As for our function parseSplit(), we’ll have a main loop, which will be also safeguarding the range, in case we’d be dealing with corrupted code. In this, we’ll read lines in sequence from memory following the line links. An empty line link will indicated that we have arrived at the end of the code and are done with the pass. Otherwise, we generate a new entry for the line, both in our array of lines and in the reference table “lineNoTable”. Each entry to the lines array will have the original line number and an array to hold the parsed chunks. After advancing the line number in preparation of a new line to parse, we read the rest of the line until we encounter a zero-byte as the EOL marker.

function parseLineTarget(maybeList) {

    var addr = basicStart,
        lineNo = startNo,
        maxMem = mem.length,
        chunks,
        blob;

    while (addr < maxMem) {
       var lineLink = mem[addr++] + (mem[addr++]<<8);
       if (!lineLink) break;
       chunks = [];
       blob = [];
       var ln = String(mem[addr++] + (mem[addr++]<<8)),
           byte = mem[addr++],
           line = {
              'ln': ln,
              'chunks': chunks
           };
       lineNoTable[ln] = lineNo;
       lineNo += step;
       while (byte) {
          ...
          b = mem[addr++];
       }
       if (blob.length) chunks.push({'type': 'blob', 'val': blob});
       lines.push(line);
       addr = lineLink;
   }
}

The array blob holds a reference to our current working blob and is initially empty, however, it will be filled in our inner “while” loop, where we’re searching for any jump targets.

       while (byte) {
          blob.push(byte);
          switch(byte) {
             case 0x8F: // REM (read rest of line)
                while (mem[addr]) blob.push(mem[addr++]);
                break;
             case 0x22: // quote (read up to next quote)
                var c = mem[addr++];
                while (c) {
                   blob.push(c);
                   if (c === 0x22) break;
                   c = mem[addr++];
                }
                break;
             case 0x89: // GOTO
             case 0x8D: // GOSUB
                parseLineTarget(true);
                break;
             case 0xA7: // THEN
                parseLineTarget(false);
                break;
             case 0xCB: // GO (read ahead and test for TO)
                var t = addr;
                while (mem[t] == 0x20) t++; // skip any blanks
                if (mem[t] !== 0xA4) break;
                while (addr <= t) blob.push(mem[addr++]);
                parseLineTarget(true);
                break;
          }
          byte = mem[addr++];
       }

Here, we first add the byte just read to our current blob.
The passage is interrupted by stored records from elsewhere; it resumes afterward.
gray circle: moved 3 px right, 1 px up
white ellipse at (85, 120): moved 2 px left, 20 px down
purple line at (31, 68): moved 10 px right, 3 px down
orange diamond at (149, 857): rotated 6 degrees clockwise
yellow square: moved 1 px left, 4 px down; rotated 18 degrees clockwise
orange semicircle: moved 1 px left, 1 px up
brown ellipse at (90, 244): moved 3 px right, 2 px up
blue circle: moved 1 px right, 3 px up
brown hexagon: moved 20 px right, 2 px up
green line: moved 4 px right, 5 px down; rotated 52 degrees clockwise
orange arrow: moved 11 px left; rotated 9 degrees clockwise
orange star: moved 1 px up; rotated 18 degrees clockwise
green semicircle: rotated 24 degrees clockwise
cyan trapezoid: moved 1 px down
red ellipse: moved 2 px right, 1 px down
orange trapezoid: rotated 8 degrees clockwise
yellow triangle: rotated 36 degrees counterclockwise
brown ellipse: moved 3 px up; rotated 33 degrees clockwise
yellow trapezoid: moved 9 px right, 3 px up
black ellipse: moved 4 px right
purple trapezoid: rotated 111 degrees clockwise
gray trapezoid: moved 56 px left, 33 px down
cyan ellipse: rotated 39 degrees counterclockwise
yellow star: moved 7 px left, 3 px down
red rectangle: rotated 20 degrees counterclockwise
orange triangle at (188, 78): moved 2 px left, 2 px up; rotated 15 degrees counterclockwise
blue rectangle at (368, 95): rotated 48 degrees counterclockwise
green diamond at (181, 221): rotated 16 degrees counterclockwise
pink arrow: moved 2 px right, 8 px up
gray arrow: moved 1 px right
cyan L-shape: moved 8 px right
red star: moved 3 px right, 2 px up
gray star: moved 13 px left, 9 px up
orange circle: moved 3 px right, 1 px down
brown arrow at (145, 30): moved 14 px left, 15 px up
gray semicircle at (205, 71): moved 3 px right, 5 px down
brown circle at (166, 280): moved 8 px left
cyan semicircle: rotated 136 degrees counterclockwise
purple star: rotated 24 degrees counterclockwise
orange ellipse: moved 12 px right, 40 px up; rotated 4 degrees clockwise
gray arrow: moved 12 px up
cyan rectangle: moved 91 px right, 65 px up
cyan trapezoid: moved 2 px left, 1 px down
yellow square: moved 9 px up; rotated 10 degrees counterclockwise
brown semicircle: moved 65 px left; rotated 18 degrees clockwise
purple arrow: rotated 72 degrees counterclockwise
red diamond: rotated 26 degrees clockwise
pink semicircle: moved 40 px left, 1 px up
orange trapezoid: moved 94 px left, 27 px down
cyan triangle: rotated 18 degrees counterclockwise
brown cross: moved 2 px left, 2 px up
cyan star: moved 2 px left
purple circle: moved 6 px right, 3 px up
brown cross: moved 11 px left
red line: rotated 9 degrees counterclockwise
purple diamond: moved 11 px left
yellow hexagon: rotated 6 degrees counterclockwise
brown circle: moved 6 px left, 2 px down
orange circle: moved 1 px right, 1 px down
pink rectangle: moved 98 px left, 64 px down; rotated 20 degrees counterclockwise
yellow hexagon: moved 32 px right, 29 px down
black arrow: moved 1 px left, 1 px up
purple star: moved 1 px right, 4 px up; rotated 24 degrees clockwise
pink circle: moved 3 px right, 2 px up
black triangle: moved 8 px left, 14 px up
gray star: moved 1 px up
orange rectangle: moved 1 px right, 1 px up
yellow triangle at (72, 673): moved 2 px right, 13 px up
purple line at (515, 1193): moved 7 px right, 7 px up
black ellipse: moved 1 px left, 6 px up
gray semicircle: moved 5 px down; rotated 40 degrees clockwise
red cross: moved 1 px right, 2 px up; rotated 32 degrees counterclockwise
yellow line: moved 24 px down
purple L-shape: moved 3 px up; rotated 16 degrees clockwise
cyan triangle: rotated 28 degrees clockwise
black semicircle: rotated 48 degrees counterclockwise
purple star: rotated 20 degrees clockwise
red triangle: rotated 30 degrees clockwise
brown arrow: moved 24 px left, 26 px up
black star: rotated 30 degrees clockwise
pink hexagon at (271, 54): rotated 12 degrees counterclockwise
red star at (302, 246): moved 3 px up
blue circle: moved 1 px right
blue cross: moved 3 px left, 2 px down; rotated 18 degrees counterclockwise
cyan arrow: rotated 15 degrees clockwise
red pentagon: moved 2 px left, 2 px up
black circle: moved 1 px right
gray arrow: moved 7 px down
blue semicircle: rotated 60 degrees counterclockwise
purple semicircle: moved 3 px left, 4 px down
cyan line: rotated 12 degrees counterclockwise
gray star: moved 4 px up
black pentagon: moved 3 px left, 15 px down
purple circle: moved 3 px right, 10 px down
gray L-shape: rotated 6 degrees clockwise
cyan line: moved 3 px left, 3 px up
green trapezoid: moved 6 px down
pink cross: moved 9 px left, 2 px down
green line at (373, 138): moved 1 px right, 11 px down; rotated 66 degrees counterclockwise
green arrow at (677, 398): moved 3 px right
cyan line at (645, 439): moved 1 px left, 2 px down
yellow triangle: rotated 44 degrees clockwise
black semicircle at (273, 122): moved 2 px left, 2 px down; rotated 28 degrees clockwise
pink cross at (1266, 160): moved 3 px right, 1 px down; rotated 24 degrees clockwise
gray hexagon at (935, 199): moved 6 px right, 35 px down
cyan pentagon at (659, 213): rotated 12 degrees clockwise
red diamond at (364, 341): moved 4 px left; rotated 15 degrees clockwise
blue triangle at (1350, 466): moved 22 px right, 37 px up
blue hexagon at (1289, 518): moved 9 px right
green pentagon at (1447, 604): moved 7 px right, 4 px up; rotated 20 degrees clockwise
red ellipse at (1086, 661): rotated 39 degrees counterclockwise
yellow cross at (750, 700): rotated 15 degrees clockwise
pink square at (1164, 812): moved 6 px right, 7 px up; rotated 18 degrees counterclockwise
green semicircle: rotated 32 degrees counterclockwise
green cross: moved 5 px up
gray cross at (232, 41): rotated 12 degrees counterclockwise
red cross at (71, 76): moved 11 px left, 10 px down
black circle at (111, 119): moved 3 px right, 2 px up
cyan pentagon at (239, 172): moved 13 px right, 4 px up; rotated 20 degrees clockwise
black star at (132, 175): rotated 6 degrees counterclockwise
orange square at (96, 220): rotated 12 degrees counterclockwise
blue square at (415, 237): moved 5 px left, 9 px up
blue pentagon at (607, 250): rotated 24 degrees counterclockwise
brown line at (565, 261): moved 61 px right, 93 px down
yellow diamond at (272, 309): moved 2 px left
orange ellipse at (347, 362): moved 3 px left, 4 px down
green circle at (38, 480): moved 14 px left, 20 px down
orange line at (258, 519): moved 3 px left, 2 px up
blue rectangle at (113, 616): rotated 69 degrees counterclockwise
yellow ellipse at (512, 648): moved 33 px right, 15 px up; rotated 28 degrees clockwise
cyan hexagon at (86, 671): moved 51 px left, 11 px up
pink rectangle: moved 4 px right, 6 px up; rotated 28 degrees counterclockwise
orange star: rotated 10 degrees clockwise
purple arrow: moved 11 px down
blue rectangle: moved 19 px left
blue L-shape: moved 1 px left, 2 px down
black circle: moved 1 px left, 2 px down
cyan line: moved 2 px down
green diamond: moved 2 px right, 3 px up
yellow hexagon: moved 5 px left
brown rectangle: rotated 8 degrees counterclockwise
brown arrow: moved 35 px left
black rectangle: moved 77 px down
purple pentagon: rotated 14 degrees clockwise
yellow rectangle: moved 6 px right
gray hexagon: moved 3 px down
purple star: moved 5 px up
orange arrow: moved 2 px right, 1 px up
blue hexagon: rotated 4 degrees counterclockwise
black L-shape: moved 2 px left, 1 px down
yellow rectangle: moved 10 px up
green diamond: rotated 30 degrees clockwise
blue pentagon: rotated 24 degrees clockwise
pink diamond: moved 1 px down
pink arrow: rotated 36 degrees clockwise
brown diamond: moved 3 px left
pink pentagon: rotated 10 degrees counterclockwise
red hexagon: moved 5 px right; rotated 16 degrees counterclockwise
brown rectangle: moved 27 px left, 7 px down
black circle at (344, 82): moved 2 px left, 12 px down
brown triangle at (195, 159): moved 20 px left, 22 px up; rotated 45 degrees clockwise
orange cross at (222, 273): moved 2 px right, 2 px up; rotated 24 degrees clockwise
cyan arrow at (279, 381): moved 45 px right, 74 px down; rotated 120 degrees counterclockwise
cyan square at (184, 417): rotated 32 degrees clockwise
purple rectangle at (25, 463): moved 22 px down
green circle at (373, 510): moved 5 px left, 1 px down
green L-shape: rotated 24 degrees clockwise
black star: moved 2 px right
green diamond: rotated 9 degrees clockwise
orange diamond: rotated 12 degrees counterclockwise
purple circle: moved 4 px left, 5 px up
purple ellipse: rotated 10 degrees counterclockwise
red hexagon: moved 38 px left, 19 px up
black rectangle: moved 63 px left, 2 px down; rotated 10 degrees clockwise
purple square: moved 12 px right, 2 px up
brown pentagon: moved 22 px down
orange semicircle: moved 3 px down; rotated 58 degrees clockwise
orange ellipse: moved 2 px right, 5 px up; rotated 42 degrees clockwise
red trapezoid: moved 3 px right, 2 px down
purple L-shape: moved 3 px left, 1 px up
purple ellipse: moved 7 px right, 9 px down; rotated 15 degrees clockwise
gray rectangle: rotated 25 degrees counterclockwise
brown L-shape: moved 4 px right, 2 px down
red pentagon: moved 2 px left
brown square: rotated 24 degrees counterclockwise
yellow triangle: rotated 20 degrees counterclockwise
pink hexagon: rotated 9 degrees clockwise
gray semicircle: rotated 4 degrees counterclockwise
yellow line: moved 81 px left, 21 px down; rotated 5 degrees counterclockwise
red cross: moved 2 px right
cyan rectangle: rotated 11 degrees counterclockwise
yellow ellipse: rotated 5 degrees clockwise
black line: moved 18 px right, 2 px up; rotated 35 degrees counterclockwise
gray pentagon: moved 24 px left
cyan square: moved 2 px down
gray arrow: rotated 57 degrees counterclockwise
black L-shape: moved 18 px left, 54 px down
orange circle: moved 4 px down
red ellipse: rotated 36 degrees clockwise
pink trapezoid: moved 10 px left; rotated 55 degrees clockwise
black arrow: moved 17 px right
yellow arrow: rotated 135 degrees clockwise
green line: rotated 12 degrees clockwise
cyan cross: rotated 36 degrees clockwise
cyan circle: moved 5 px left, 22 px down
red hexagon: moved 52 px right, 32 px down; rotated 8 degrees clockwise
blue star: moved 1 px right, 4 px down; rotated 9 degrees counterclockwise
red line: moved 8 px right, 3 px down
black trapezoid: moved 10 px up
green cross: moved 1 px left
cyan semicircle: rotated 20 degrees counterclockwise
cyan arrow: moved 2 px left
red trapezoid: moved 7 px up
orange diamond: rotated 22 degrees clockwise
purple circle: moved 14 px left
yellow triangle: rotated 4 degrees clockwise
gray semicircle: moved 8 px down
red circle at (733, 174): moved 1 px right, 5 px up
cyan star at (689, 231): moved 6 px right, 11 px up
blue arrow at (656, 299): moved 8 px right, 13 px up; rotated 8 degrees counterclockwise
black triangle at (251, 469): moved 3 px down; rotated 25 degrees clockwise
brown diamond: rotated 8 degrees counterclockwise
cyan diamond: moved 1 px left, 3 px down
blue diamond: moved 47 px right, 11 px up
Then, we check, if it is a token of interest in a switch statement:

So, the real business of identifying line numbers and splitting the source is left to a function “parseLineTarget()”, which is a function internal (and private) to “parseSplit()”, looking like this:

    // scans for a jump target,
    // generates a target entry and a new blob in current chunks,
    // any leading blanks are added to the current blob
    function parseLineTarget(maybeList) {
       while (mem[addr] === 0x20) {
          blob.push(0x20);
          addr++;
       }
       // parse ASCII to string, ignoring any blanks
       var n = '',
           c = mem[addr];
       while ((c >= 0x30 && c <= 0x39) || c === 0x20) {
          if (c !== 0x20) n += String.fromCharCode(c);
          c = mem[++addr];
       }
       // if we found a number, push chunks and open a new blob
       if (n !== '') {
          chunks.push({'type': 'blob', 'val': blob});
          chunks.push({'type': 'target', 'val': n});
          blob = [];
          // scan for any comma (ON GOTO|GOSUB|GO TO)
          if (maybeList && c === 0x2C) {
             blob.push(0x2C);
             addr++;
             parseLineTarget(true);
          }
       }
    }

While this function does much of the heavy lifting, it is also quite straight forward:

I guess, the algorithm lends itself rather well to 6502 machine language code, as well, if we replaced the store-in-chunks mechanism by some actual copying to current pointer positions in memory. However, on the 6502, we’d probably prefer to do this on the second pass. Using a higher level language with ample resources at hand, we prefer to divide the tasks along the lines of gathering and preparing information on the one hand and final (re)assembly on the other hand.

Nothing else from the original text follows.